Character design here is more fully developed than technology allowed on APPLESEED; character faces in particular are much more naturalistic and, because the story demands it, ethnically correct. And where the earlier film dazzled with its gleaming mega-city and shiny robots, VEXILLE's animators have applied the same attention to detail to the crowded Tokyo slum, which resembles nothing so much as a bustling city-wide street market rich with telling details: rusted sheetmetal, weathered wood, a cobbled together existence for a people who are all to aware they're soon to lose the last remnants of their culture, their humanity.

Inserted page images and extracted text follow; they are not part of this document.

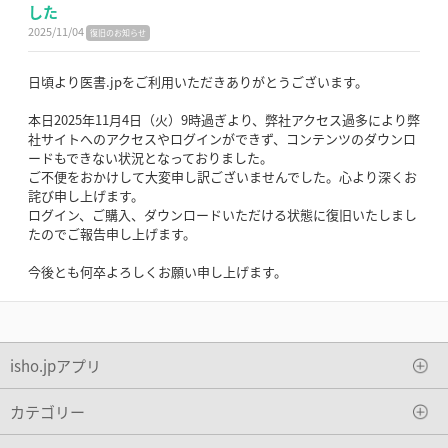
した
2025/11/04
復旧のお知らせ
日頃より医書.jpをご利用いただきありがとうございます。
本日2025年11月4日（火）9時過ぎより、弊社アクセス過多により弊
社サイトへのアクセスやログインができず、コンテンツのダウンロ
ードもできない状況となっておりました。
ご不便をおかけして大変申し訳ございませんでした。心より深くお
詫び申し上げます。
ログイン、ご購入、ダウンロードいただける状態に復旧いたしまし
たのでご報告申し上げます。
今後とも何卒よろしくお願い申し上げます。
isho.jpアプリ
カテゴリー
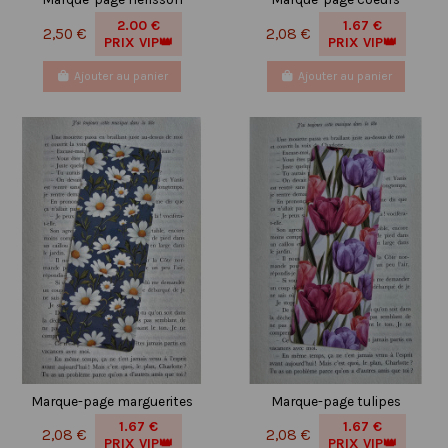
2.00 €
1.67 €
2,50 €
2,08 €
PRIX VIP👑
PRIX VIP👑
Ajouter au panier
Ajouter au panier
Marque-page marguerites
Marque-page tulipes
1.67 €
1.67 €
2,08 €
2,08 €
PRIX VIP👑
PRIX VIP👑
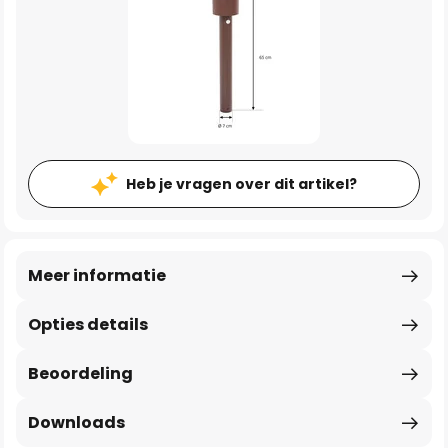
Heb je vragen over dit artikel?
Meer informatie
Opties details
Beoordeling
Downloads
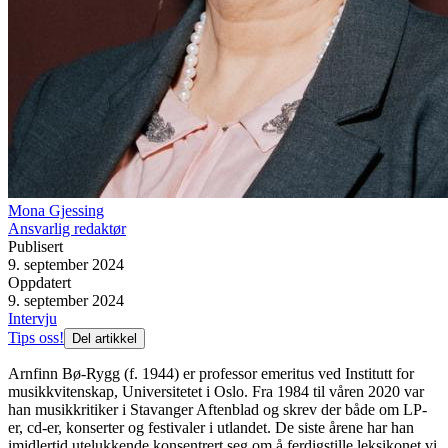
Mona Gjessing
Ansvarlig redaktør
Publisert
9. september 2024
Oppdatert
9. september 2024
Intervju
Tips oss!
Del artikkel
Arnfinn Bø-Rygg (f. 1944) er professor emeritus ved Institutt for
musikkvitenskap, Universitetet i Oslo. Fra 1984 til våren 2020 var
han musikkritiker i Stavanger Aftenblad og skrev der både om LP-
er, cd-er, konserter og festivaler i utlandet. De siste årene har han
imidlertid utelukkende konsentrert seg om å ferdigstille leksikonet vi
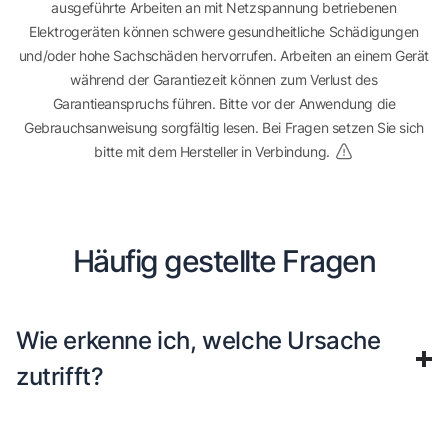
ausgeführte Arbeiten an mit Netzspannung betriebenen
Elektrogeräten können schwere gesundheitliche Schädigungen
und/oder hohe Sachschäden hervorrufen. Arbeiten an einem Gerät
während der Garantiezeit können zum Verlust des
Garantieanspruchs führen. Bitte vor der Anwendung die
Gebrauchsanweisung sorgfältig lesen. Bei Fragen setzen Sie sich
bitte mit dem Hersteller in Verbindung.
Häufig gestellte Fragen
Wie erkenne ich, welche Ursache
zutrifft?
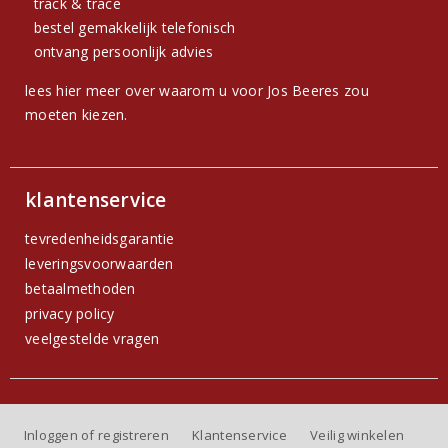
track & trace
bestel gemakkelijk telefonisch
ontvang persoonlijk advies
lees hier meer over waarom u voor Jos Beeres zou
moeten kiezen.
klantenservice
tevredenheidsgarantie
leveringsvoorwaarden
betaalmethoden
privacy policy
veelgestelde vragen
Inloggen of registreren
Klantenservice
Veilig winkelen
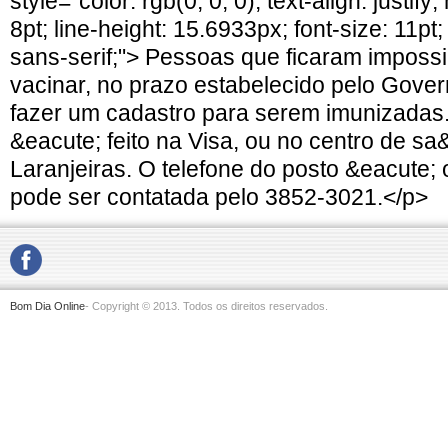
style="color: rgb(0, 0, 0); text-align: justi
8pt; line-height: 15.6933px; font-size: 11pt; 
sans-serif;"> Pessoas que ficaram impossi
vacinar, no prazo estabelecido pelo Gove
fazer um cadastro para serem imunizadas
&eacute; feito na Visa, ou no centro de sa
Laranjeiras. O telefone do posto &eacute;
pode ser contatada pelo 3852-3021.</p>
Bom Dia Online
- Copyright © 2013. Todos os direitos reservados.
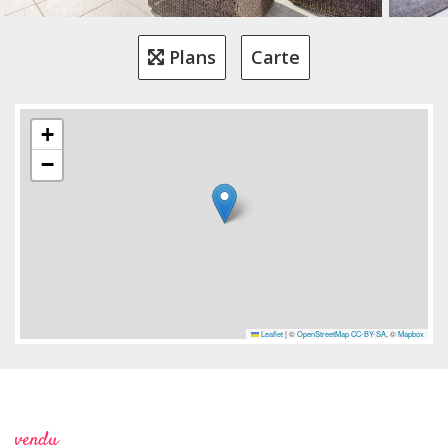
Plans
Carte
+
−
Leaflet
|
©
OpenStreetMap
CC-BY-SA
, ©
Mapbox
vendu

Of course, like APPLESEED, VEXILLE also has exo-suits, albeit pared-down versions, and they're cool and shiny and loaded with options, but the film's undoubted standouts are the "jags," humoungous, screaming, burrowing wasteland worms made up almost entirely of scrap metal and failed "experiments," cast-off robots and machinery that, in assimilation, finally find a purpose: to assimilate more of the same, ultimately inside the massive barriers that surround Tokyo. The jags also figure heavily in VEXILLE's signature setpiece, in which Vexille and rebel leader Maria and her motley, dwindling crew undertake a hair-raising, theatre-rumbling mission to infiltrate the offshore headquarters of the company responsible for virtually ending the Japanese race. It's a sequence packed to exploding with rapid-fire action, incredible detail and an ever-escalating series of seemingly insurmountable threats, all set to a pounding techno score by APPLESEED maestro Paul Oakenfold. Indeed, the film pushes things a bit too far during the final moments of this sequence, with one limping character chasing another limping character who has just survived the inferno of a full-speed helicopter crash. But it's a minor offense, and that might be more easily overlooked on the small screen which, somewhat sadly, is probably where the majority of westerners will be able to experience it.

One thing's for certain: with animation technology now capable of creating such richly, minutely detailed environments and such subtle degrees of character realism, and also capable of emulating the language of live-action so convincingly that you nearly forget you're watching a cartoon, the dawn of a new anime age may be just around the corner.